BEGIN

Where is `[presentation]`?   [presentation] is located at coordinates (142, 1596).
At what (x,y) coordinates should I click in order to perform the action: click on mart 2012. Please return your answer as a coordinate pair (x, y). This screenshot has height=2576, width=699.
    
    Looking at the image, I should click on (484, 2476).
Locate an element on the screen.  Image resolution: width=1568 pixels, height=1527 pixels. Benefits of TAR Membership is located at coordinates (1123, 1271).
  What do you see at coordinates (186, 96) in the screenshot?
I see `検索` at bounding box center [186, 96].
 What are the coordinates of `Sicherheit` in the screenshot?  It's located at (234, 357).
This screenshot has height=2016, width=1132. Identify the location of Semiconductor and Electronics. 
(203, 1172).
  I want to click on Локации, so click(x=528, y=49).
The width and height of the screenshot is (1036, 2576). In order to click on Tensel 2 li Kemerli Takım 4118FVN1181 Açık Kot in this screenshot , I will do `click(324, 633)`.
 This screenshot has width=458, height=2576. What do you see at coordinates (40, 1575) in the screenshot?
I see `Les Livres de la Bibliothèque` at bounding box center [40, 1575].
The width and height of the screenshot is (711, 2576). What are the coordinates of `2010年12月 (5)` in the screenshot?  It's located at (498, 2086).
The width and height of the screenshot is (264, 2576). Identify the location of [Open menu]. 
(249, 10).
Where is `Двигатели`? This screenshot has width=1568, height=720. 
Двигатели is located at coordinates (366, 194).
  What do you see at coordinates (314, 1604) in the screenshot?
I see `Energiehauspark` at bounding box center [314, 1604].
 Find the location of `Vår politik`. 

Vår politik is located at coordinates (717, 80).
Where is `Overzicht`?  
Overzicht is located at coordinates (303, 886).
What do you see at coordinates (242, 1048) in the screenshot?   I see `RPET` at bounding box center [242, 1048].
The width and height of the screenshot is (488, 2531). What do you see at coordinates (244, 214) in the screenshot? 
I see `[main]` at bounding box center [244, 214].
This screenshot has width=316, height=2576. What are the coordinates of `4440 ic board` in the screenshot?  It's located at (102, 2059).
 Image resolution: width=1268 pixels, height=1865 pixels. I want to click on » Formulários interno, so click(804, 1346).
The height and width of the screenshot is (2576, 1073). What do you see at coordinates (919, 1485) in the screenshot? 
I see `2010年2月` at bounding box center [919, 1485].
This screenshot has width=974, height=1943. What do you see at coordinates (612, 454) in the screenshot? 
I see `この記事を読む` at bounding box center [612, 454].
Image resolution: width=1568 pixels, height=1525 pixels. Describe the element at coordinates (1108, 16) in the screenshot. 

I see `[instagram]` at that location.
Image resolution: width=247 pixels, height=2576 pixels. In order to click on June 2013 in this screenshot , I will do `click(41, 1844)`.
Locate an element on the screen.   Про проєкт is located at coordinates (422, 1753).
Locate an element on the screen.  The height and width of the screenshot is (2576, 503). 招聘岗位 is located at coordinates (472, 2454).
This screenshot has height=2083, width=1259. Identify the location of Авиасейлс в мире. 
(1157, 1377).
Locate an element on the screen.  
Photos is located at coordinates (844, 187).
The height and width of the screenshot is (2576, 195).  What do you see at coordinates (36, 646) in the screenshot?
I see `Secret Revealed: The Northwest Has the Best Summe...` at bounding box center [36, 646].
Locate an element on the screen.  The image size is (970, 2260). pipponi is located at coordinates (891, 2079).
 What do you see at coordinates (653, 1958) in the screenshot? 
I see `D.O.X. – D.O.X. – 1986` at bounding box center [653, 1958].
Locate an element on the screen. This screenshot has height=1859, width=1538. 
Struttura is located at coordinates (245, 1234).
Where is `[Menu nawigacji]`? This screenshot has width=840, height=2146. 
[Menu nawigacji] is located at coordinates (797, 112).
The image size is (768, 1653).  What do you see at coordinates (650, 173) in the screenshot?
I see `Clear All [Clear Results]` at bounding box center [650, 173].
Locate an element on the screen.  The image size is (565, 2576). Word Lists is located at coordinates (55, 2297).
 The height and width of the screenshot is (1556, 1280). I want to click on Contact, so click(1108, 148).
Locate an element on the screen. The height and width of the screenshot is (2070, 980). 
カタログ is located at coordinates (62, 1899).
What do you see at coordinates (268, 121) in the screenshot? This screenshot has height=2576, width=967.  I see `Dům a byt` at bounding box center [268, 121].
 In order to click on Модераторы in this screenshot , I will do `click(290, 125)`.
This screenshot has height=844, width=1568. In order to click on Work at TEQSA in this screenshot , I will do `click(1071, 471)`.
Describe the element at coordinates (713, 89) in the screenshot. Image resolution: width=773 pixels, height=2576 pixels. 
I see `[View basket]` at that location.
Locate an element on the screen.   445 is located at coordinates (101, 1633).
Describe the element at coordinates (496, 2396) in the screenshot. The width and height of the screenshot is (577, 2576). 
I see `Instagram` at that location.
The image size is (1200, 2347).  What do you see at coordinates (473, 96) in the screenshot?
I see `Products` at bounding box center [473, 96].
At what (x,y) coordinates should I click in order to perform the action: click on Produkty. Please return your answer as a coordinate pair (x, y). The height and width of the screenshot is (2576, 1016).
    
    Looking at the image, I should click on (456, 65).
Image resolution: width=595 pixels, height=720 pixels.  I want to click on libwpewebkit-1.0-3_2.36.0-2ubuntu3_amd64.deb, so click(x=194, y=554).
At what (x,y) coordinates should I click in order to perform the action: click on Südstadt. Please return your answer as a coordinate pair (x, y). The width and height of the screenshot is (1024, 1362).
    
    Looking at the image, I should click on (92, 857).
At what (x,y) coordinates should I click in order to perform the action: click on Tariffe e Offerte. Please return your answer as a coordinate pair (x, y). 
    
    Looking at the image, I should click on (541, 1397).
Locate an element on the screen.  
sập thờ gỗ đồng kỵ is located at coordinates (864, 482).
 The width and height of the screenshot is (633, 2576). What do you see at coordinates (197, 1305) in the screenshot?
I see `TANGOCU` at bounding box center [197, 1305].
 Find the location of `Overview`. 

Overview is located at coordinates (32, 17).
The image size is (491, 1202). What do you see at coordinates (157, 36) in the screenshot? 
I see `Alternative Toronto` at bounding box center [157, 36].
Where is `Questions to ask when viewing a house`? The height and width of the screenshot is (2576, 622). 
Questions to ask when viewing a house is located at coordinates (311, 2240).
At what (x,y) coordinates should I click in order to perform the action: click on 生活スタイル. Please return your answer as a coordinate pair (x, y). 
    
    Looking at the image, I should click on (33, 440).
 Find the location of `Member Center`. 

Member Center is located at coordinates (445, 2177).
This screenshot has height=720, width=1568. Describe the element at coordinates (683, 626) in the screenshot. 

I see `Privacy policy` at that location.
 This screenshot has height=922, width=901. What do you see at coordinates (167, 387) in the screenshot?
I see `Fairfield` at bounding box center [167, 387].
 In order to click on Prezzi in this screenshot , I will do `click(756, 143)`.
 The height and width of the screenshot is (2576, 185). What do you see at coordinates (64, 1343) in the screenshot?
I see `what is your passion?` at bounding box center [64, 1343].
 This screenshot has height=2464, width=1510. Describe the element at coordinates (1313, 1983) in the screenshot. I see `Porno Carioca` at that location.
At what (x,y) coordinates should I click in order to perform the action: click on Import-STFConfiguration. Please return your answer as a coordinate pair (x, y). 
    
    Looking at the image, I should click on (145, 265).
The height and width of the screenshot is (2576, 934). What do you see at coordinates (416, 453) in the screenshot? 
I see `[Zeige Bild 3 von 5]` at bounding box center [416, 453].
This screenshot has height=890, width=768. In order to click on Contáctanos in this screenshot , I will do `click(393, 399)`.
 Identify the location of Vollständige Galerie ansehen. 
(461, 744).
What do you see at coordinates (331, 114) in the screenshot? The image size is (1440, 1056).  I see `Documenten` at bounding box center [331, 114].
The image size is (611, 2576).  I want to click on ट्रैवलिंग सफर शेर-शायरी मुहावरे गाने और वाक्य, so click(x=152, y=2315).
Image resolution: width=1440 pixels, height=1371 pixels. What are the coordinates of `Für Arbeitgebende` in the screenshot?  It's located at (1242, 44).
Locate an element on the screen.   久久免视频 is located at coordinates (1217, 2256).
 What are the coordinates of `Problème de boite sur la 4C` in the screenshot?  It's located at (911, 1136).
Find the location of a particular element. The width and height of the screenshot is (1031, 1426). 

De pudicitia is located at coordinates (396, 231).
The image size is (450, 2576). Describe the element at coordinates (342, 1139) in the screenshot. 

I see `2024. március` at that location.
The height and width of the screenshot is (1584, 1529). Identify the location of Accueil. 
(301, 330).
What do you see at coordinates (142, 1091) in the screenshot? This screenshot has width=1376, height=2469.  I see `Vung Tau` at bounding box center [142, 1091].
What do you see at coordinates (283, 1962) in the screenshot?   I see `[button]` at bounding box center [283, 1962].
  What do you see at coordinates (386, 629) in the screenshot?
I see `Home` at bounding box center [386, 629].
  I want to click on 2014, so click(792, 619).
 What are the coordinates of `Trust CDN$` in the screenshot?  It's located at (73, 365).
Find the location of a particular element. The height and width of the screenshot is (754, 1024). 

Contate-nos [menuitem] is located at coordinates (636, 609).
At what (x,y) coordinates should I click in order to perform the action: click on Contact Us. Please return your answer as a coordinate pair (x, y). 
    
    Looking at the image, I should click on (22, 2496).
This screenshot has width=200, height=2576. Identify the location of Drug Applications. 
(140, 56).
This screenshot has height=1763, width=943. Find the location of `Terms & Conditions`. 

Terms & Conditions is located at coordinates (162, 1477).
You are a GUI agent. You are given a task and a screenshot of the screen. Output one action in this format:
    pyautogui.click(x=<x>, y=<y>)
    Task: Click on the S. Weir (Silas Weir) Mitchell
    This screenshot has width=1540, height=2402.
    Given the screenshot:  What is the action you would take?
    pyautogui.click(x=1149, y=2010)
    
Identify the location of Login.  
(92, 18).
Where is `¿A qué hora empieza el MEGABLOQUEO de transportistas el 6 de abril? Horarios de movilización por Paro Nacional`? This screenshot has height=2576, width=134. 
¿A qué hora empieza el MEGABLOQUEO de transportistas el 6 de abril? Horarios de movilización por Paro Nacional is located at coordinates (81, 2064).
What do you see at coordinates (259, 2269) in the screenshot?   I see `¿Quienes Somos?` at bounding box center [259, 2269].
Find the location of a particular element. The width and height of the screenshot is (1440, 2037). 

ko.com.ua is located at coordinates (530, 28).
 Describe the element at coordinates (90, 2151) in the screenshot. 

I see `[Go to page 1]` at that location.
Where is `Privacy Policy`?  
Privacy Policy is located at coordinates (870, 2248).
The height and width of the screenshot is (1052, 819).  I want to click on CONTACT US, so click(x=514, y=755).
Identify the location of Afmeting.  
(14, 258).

END

## Exercise goal
The lines to write out run from the one with "The height and width of the screenshot is (1052, 819)." through the end of the records. Give them exactly, and only them.

## Solution for this problem
The height and width of the screenshot is (1052, 819).  I want to click on CONTACT US, so click(x=514, y=755).
Identify the location of Afmeting.  
(14, 258).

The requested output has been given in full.